It isn’t every day that those with connections to other realms find themselves in the High Court contesting the validity of trade marks, but as has been said many times recently, these are not normal times. Perhaps they are paranormal times.
Last week, HHJ Melissa Clark handed down an interesting, albeit not groundbreaking, judgment in relation to the right to use the phrase “Archangel Alchemy”. It is a lesson in the value of registering rights, and being sensible when looking to enforce them.
Claire Stone, a UK-based author and spiritual therapist, ran online “metaphysical education” courses under the name “Archangel Alchemy”, aiming to connect clients with archangels. Not simply relying on the protection of angels, she was also the registered proprietor of the UK trade mark for ARCHANGEL ALCHEMY, filed in October 2019, and registered for the not altogether easy to decipher services of “Training course - for soul development - yogic sciences - quantum physics - altered states of awareness - relaxation - holistic health - celestial beings - natural living.”
The Claimant accused the Defendant, Alexandra Wenman, who is also a spiritual therapist and author, of infringing her trade mark through her use of the phrase “Archangel Alchemy”.
The Defendant claimed to have offered holistic education and therapy services under the “Archangel Alchemy” name since 2010, and as such claimed to have accrued goodwill in relation to the mark that entitled her to invalidate Ms Stone’s trade mark and counterclaim for passing off.
The case boiled down to whether Ms Wenman could have prevented Ms Stone using ARCHANGEL ALCHEMY when Ms Stone started marketing her business on 7 September 2019, such that Mr Stone’s trade mark was invalid and her activities constituted passing off.
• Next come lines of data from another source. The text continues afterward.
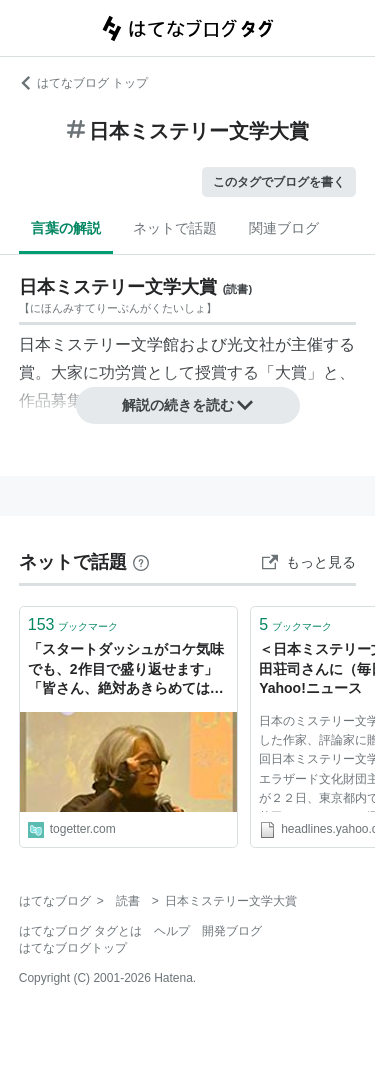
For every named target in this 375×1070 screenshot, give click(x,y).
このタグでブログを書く (279, 182)
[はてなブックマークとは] (141, 562)
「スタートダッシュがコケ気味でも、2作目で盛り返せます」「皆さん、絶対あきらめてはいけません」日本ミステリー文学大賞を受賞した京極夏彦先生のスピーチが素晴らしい (126, 670)
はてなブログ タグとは (80, 931)
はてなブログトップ (73, 948)
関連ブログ (284, 228)
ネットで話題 (175, 228)
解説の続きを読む (188, 405)
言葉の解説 (66, 228)
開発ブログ (232, 931)
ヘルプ (172, 931)
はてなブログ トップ (83, 83)
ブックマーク (73, 624)
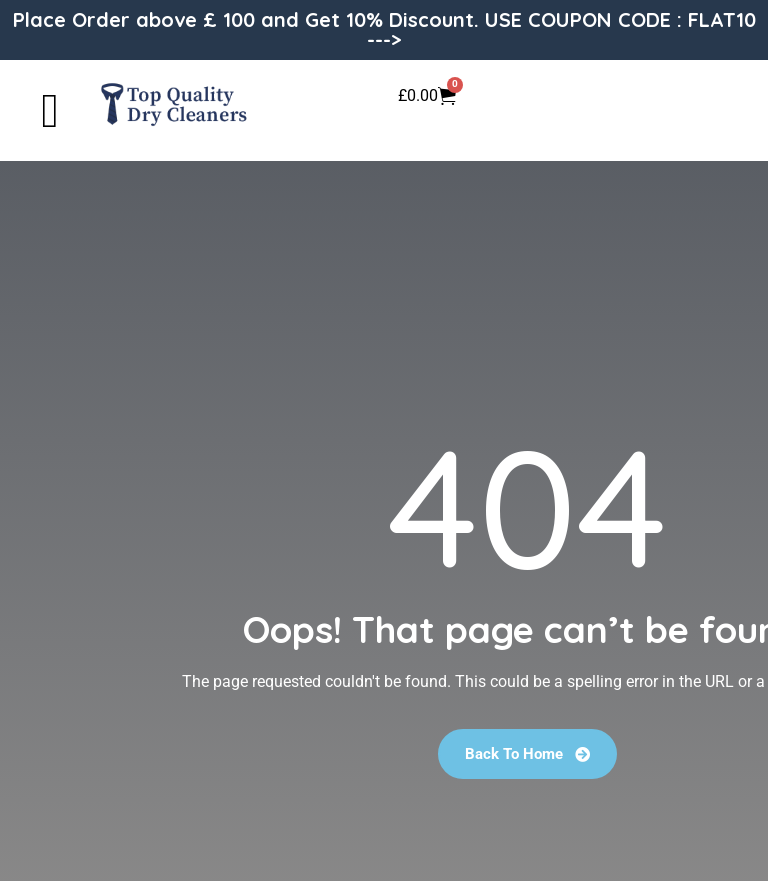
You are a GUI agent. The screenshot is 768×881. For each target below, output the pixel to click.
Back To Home (527, 754)
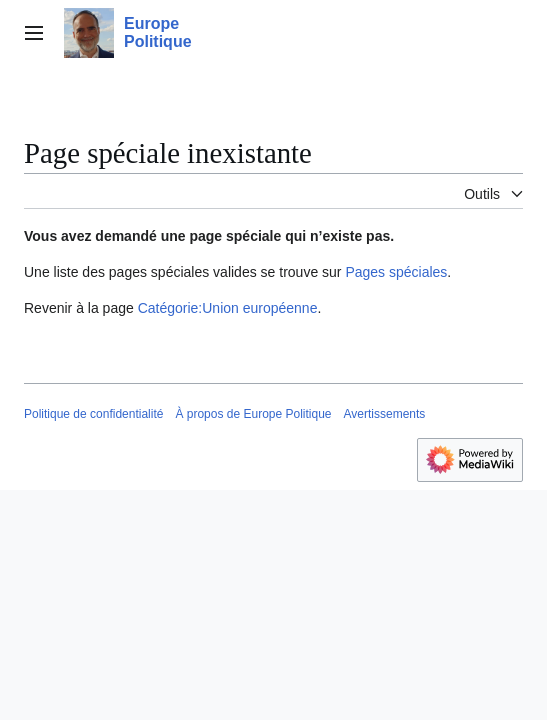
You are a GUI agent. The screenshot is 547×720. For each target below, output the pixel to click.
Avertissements (385, 414)
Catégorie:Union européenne (228, 308)
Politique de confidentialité (93, 414)
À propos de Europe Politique (253, 414)
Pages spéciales (396, 272)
The judge found that she could and they did. Ms Wenman had been using the name “Archangel Alchemy” at various points from 2010, including in an astrological magazine, national and international events, workshops, courses and retreats. This was sufficient to give Ms Wenman significant goodwill in the name, and she relied on Ms Stone’s own case that it was “inevitable” that the marks would be confused, given that both the marks and the services were identical and the parties had a similar customer base.
This meant that Ms Stone’s trade mark was invalid, and that she was in fact liable for passing off.
On the face of it, it is an unsurprising outcome. Ms Stone was aware of Ms Wenman’s earlier trade under the “Archangel Alchemy” sign, likely at the latest when the defence was filed. Ms Stone’s case was that Ms Wenman’s use of the mark was not ‘trade mark use’, that it was of insufficient scale to generate goodwill, and that the goodwill had dissipated by 2019. On the evidence, that was clearly not the case.
The case has an interesting post-script too. Ms Wenman took to social media to express her relief at her victory. Ms Stone took umbrage with the terms in which she did so, and had her lawyers write a strongly worded letter. The post remains live.
For all those reasons, I am satisfied that the Defendant's services were carried on under and/or by reference to the Defendant's Signs prior to 7 September 2019 were sufficient to generate goodwill in the Defendant's Signs as at that date.